**TASK DETAILS**
Would you mind restating all of the records word for word, skipping the pictures?

**EXERCISE INPUTS**

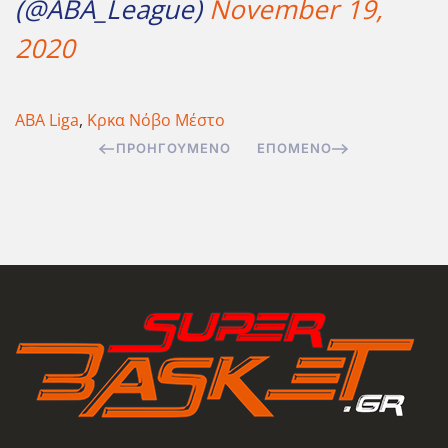
(@ABA_League)
November 19,
2020
ABA Liga
,
Κρκα Νόβο Μέστο
ΠΡΟΗΓΟΎΜΕΝΟ
ΕΠΌΜΕΝΟ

**RESPONSE AREA**
(@ABA_League)
November 19,
2020
ABA Liga
,
Κρκα Νόβο Μέστο
ΠΡΟΗΓΟΎΜΕΝΟ
ΕΠΌΜΕΝΟ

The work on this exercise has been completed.